2025年6月13日、国会で「年金制度改正法」が成立しました。
今回の改正には、現役世代の生活や将来の年金額に直結する重要な見直しが含まれています。その一つが、保険料や年金額の計算に使われる「賃金の上限(標準報酬月額の上限)」の引き上げです。
厚生年金や健康保険の保険料、そして将来の年金額は、「標準報酬月額」という基準に基づいて算定されます。
標準報酬月額は、毎月の給与と賞与を区切りのある等級に当てはめて決定され、保険料や年金額の基礎となります。
2025年10月時点では、標準報酬月額の上限は月65万円です。例えば月収が70万円や80万円であっても、保険料や年金額の計算には65万円が上限として適用されるため、それ以上の収入は反映されません。
このため、高収入の人ほど「保険料も年金額も頭打ち」となっているのが現状です。
厚生労働省の試算によると、現在の会社員男性のおよそ10%が標準報酬月額の上限に該当しています。つまり、比較的高収入の層が今回の改正の対象です。
これまでは、収入が65万円を超えても保険料負担は抑えられていましたが、同時に将来受け取る年金額も実際の収入水準に比べると低めに抑えられていました。

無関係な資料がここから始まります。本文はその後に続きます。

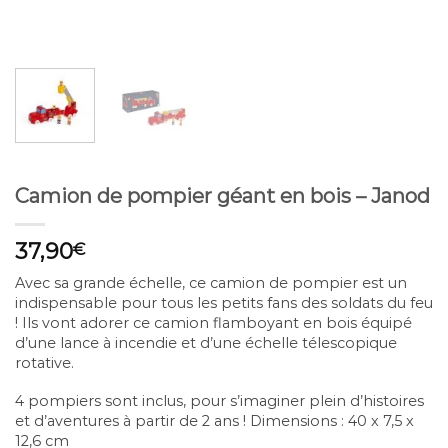
Camion de pompier géant en bois – Janod
37,90
€
Avec sa grande échelle, ce camion de pompier est un
indispensable pour tous les petits fans des soldats du feu
! Ils vont adorer ce camion flamboyant en bois équipé
d’une lance à incendie et d’une échelle télescopique
rotative.
4 pompiers sont inclus, pour s’imaginer plein d’histoires
et d’aventures à partir de 2 ans ! Dimensions : 40 x 7,5 x
12,6 cm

改正後はこの「頭打ち」が解消され、より収入に応じた負担と給付につながります。
上限引き上げのスケジュール
- 2027年9月~:月68万円
- 2028年9月~:月71万円
- 2029年9月~:月75万円
最終的には、現在の65万円から月75万円まで上限が拡大されます。
今回の改正により、高収入層にとっては保険料負担が増える一方で、将来の年金額もこれまで以上に収入実態に近い形で反映されるようになります。
結果的に「現役時代の収入と老後の年金額のバランス」が改善されるため、長期的には高収入層の老後保障が充実する可能性があるでしょう。